Robert Diggs, better known as RZA, is a man of many talents.
An esteemed rapper, producer, filmmaker and author, the de facto leader of the Wu-Tang Clan has spent time in all corners of creativity, and has found success at nearly every turn.
Earlier this month, almost 30 years after the 1993 release of Wu-Tang Clan’s debut album, Enter the Wu-Tang (36 Chambers), RZA teamed up with Brooklyn producer DJ Scratch for his most recent record: Saturday Afternoon Kung Fu Theater.
During a podcast appearance on Jalen Rose: Renaissance Man, hosted by former NBA star and current ESPN analyst Jalen Rose, the 52-year-old hip-hop icon broke down how his latest album came together, and how it resonates with rap fans both new and old.
“I was the emcee and [DJ Scratch] did the production,” RZA told Rose. “It’s just a moment. A moment that we got [when] we was running into our cribs on Saturday afternoon. We turned a movie on before we had to go back to our concrete jungle.”
“This album should be able to that for you, whether you driving, whether you working out in the morning or whether you are sitting there,” he continued. “This is that, you know. Lyrically, musically, it’s fresh.”
Consisting of seven tracks pitting RZA against his longtime alter ego Bobby Digital, Saturday Afternoon Kung Fu Theater is introspective, reflective and, “a battle that’s deeper than rap,” according to the record’s synopsis on Apple Music.
That type of introspection and reflection, however, are largely missing from the modern hip-hop landscape, according to the man himself.
In a recent interview with NPR‘s Jay Williams, RZA offered his thoughts on the current state of rap music, and how it has evolved over the last three decades.
“I think there’s a lack of that particular substance. Hip-hop is more flooded with you, you know, the chase of money, the enjoyment of drugs, enjoyment of sex, the gang,” RZA told Williams. “And it’s understandable…but what hip-hop was in the original…it was a way to express violence without being physical. It wasn’t something to make money from. It was something, to me, to entertain use because of lack of money.”

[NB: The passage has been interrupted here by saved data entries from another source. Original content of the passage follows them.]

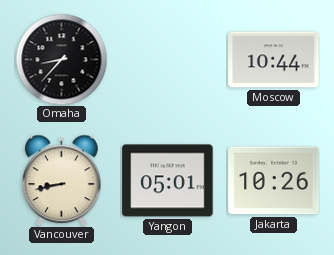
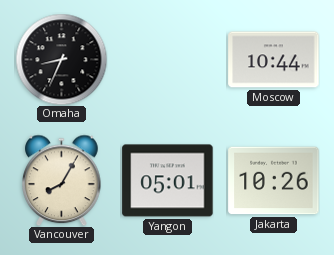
Omaha: 8:37 -> 8:34
Vancouver: 8:43 -> 8:05
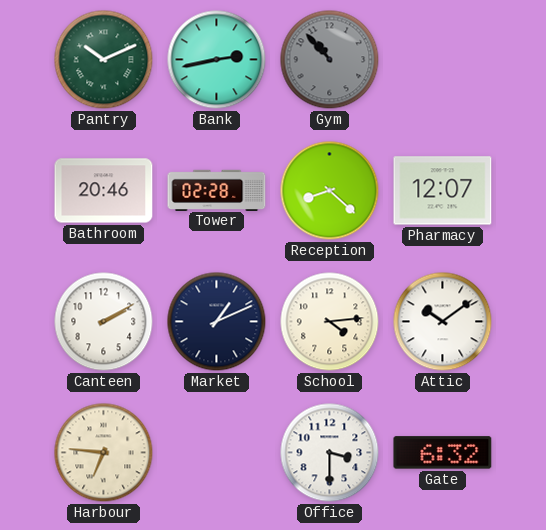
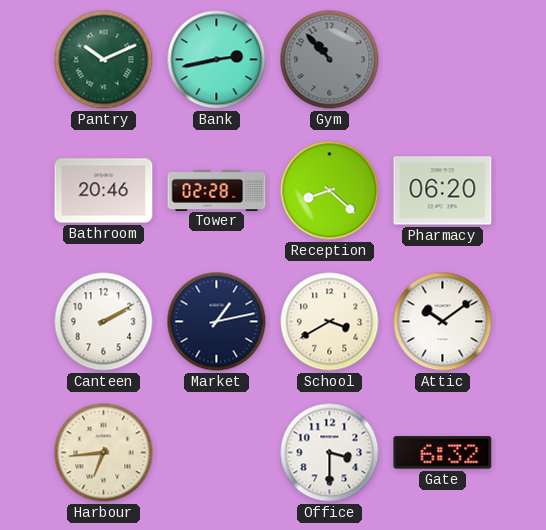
Pharmacy: 12:07 -> 06:20
Market: 1:11 -> 1:13
School: 4:14 -> 3:40
Harbour: 6:46 -> 6:44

Commenting on the effect he hoped Saturday Afternoon Kung Fu Theater had on today’s rappers, RZA remained optimistic that the record could serve as a source of inspiration.
“In order for me to even put music out, which I’m doing here…I’m really giving it in a way to say, like, yo, here go a spoonful of that,” he said. “And the best I could wish for is that a hip-hop artist hears it and get inspired and start bringing that substance back.”
Despite RZA’s status as one of hip-hop’s greatest architects, music is far from his only creative endeavor.
Wu-Tang: An American Saga, a Hulu drama series chronicling Wu-Tang’s rise to fame throughout the 1990s, is set to return for its third-and-final season this fall. And earlier today, RZA announced yet another project arriving in the near future, tweeting a video preview of pages from his upcoming graphic novel, titled RZA Presents: Bobby Digital and The Pit of Snakes.
Produced in collaboration with Z2 Comics, the graphic novel is written by RZA and Ryan O’Sullivan, and features Bobby Digital “embracing his id, ego and superego [as] he embarks on a quest to figure out the nature of his reality and himself,” according to an exclusive first look provided by Screen Rant.
Synchronized with music that “will melt your mind,” RZA Presents: Bobby Digital and the Pit of Snakes will arrive in comic book stores and online retailers in May, 2022.